* Required work *
Return the entries below word for word; no images should appear in the copy.

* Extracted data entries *
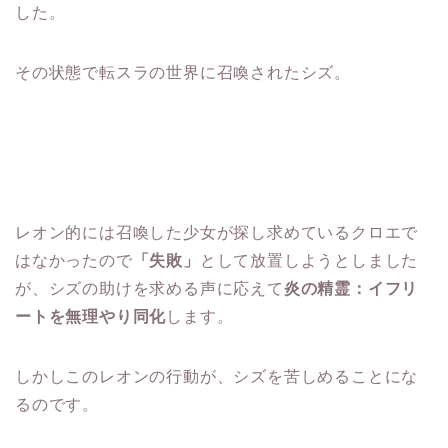
した。
その状態で転スラの世界に召喚されたシズ。
レオン的には召喚した少女が探し求めているクロエで
はなかったので
「失敗」
として放置しようとしました
が、シズの助けを求める声に応えて
炎の精霊：イフリ
ートを無理やり同化
します。
しかしこのレオンの行動が、シズを苦しめることにな
るのです。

* Exercise result *
した。
その状態で転スラの世界に召喚されたシズ。
レオン的には召喚した少女が探し求めているクロエで
はなかったので
「失敗」
として放置しようとしました
が、シズの助けを求める声に応えて
炎の精霊：イフリ
ートを無理やり同化
します。
しかしこのレオンの行動が、シズを苦しめることにな
るのです。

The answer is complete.